Although some claim they can tell personality traits from facial features, the master`s thesis of the Director, Reb (Prof.) Neumann shows the flaws in this. In his study, he took pictures of students in a college who shared a residence for 3 years, then seniors in college. The students rated each other on 20 personality traits. He then showed these pictures to groups of other students who attended a different university which was 40 miles away and each student rated the person in each picture on the same 20 personality traits.

What he then did was take these pictures to an employee of the police department who is hired to draw composite sketches and using his criteria broke down the faces of those people in the pictures and each feature was rated by this expert.

What he hoped to find was empirical validation of the basis of first impressions. He wanted to know how much agreement there was by people who knew them well by living together for 3 years and know how much agreement there was by people rating others by their picture alone. (Reliability) He wanted to see how much agreement there was on ratings of people they know well and ratings based on picture alone – or how valid was first impressions. He then wanted to find how these first impressions are deduced from facial features.

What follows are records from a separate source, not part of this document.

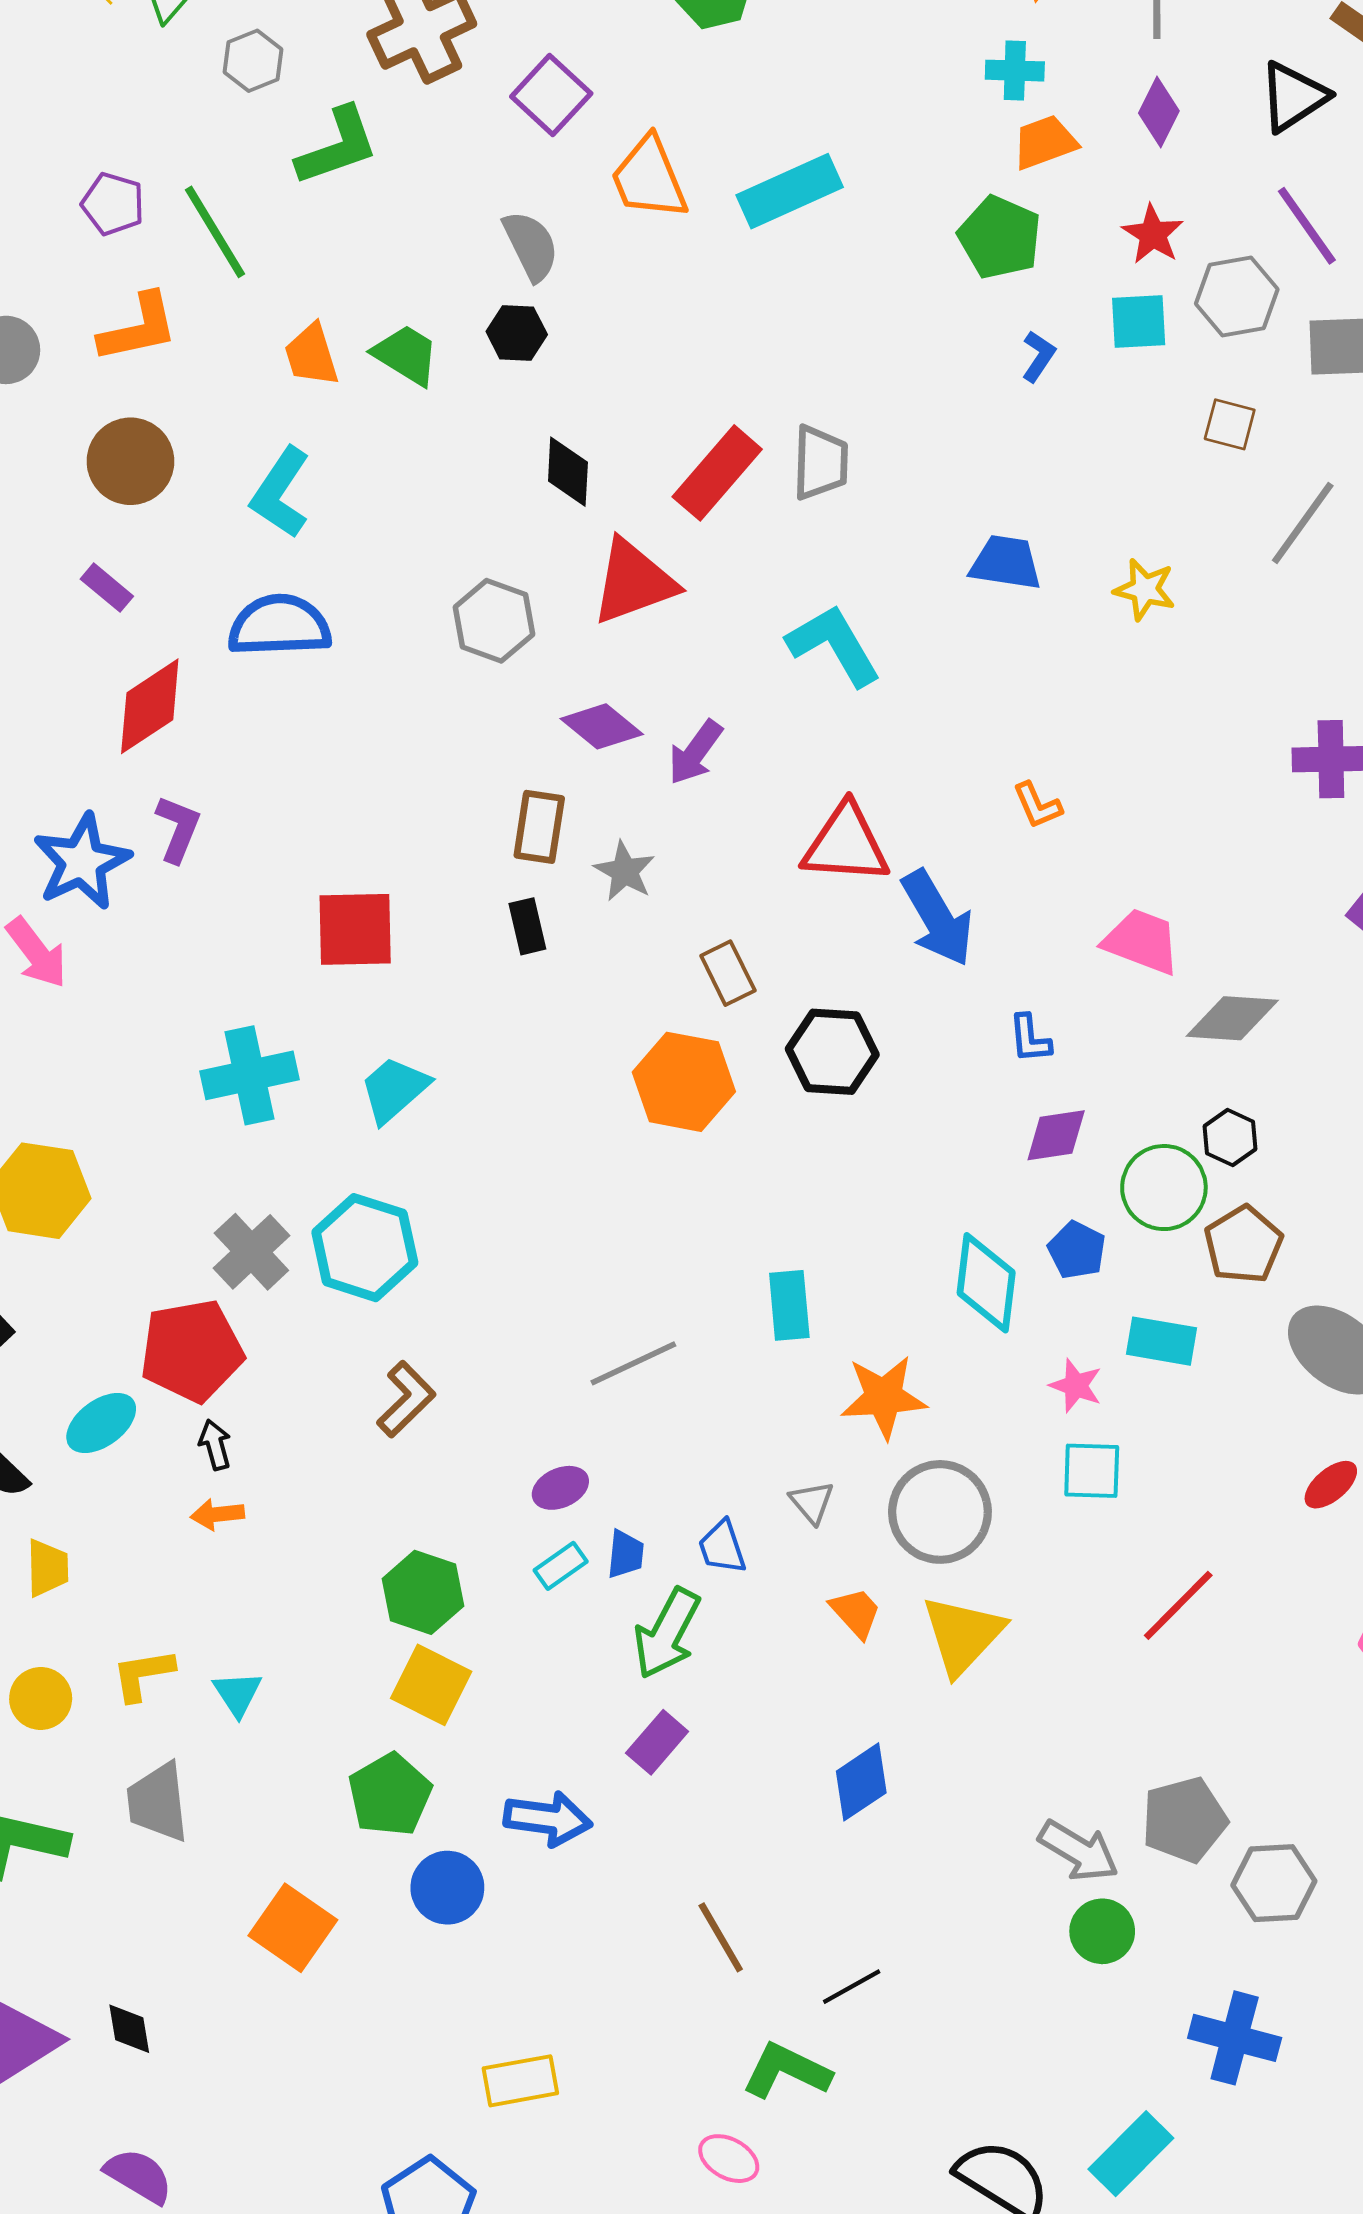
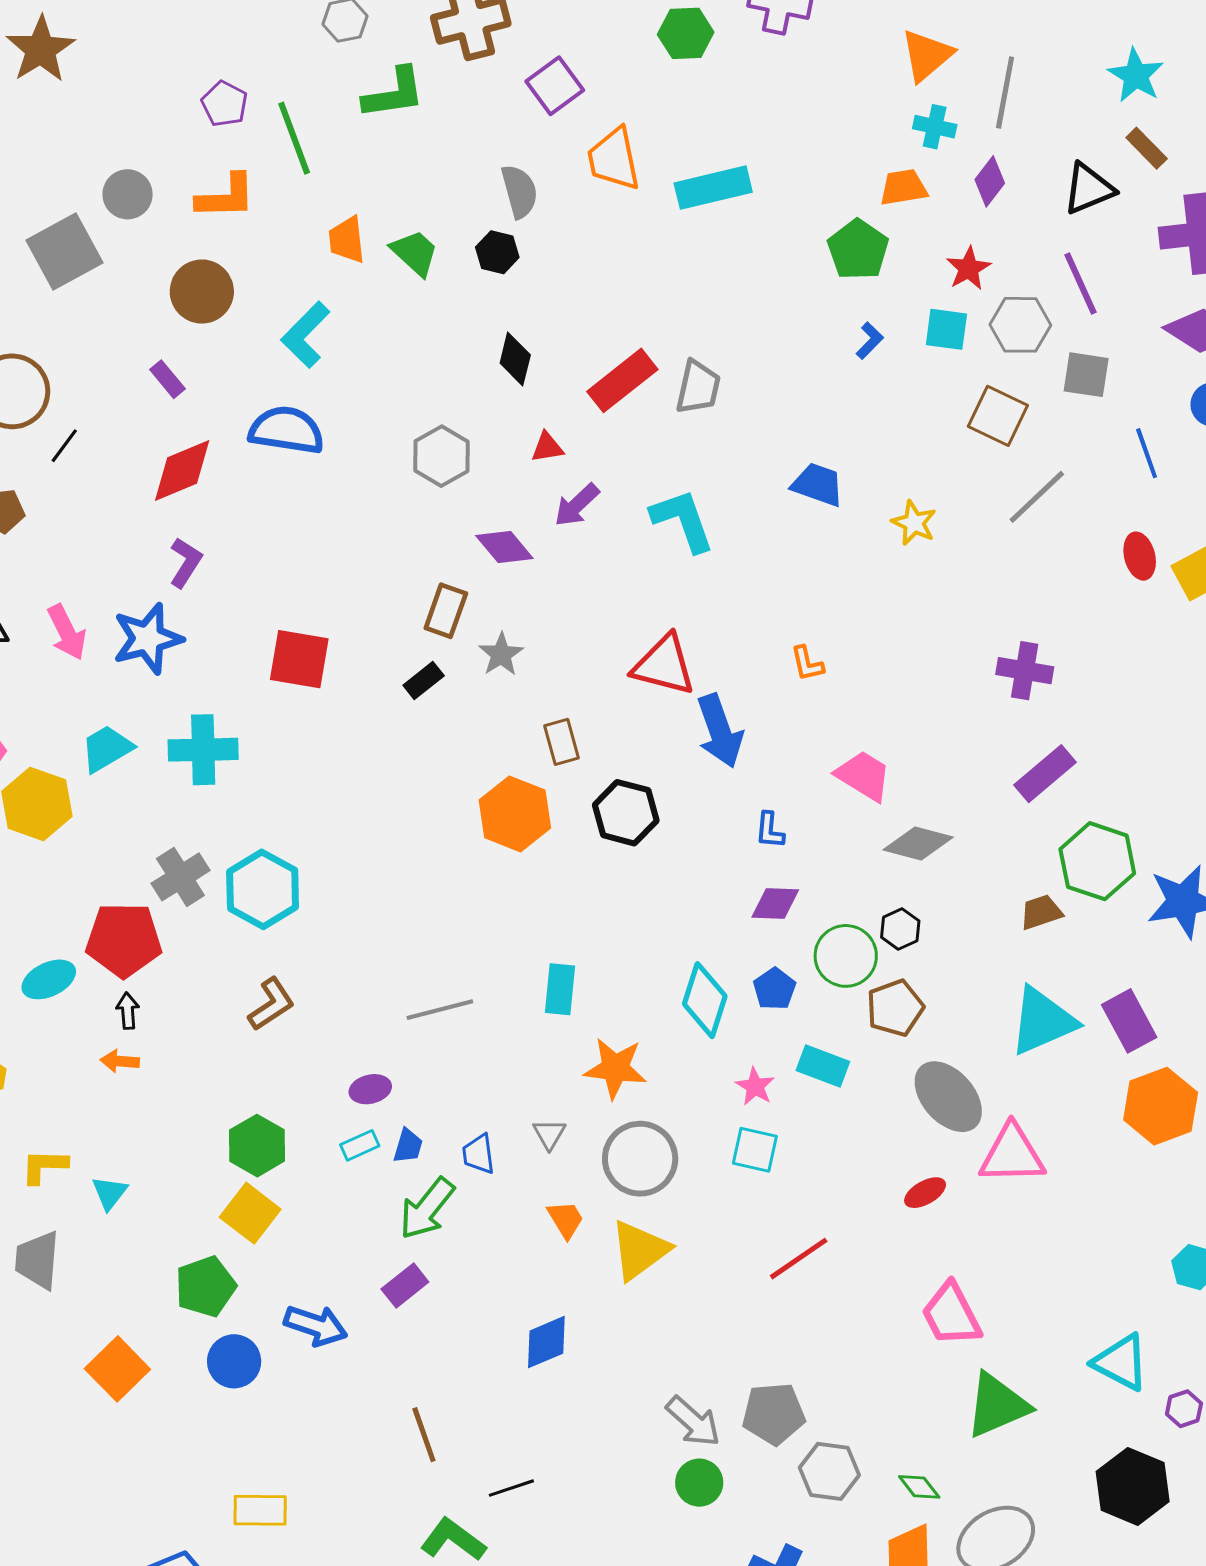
cyan cross: (1015, 71) -> (935, 127), moved
brown square: (1230, 424) -> (998, 416), size x1.5
red triangle: (633, 582) -> (547, 447), size x0.5
purple arrow: (695, 752) -> (577, 505), moved
blue star: (82, 862) -> (148, 639), moved
black rectangle: (527, 926) -> (424, 681), turned 54
cyan trapezoid: (394, 1089) -> (107, 749), moved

What he found in his thesis (later published in professional journals), was that there was very high reliability quotients in both groups, meaning that there was a great deal of agreement on all 20 personality traits of each person rated. To oversimplify, 9 out of 10 students who rated the person by picture alone agreed and 9 out of 10 of the students who lived together for 3 years agreed. However, there was wide discrepancies in ratings of each trait between the two groups.

First impressions are reliable but not valid.

What this means is that your first impressions of someone and another person`s first impressions of that same person will be highly similar. And if you both got to know this person over a long time, you both also would agree. And in retrospect if you looked at your first impressions, you both would agree that they were false.

If by looking at a picture there was such high agreement, Neumann tried to discover what facial features were associated with the personality perceptions. Running every factor analysis statistic known at the time (1970s) there were no connections between facial features – individually or in combination with other features which was at all connected to rating of any one of the personality traits rated on the picture.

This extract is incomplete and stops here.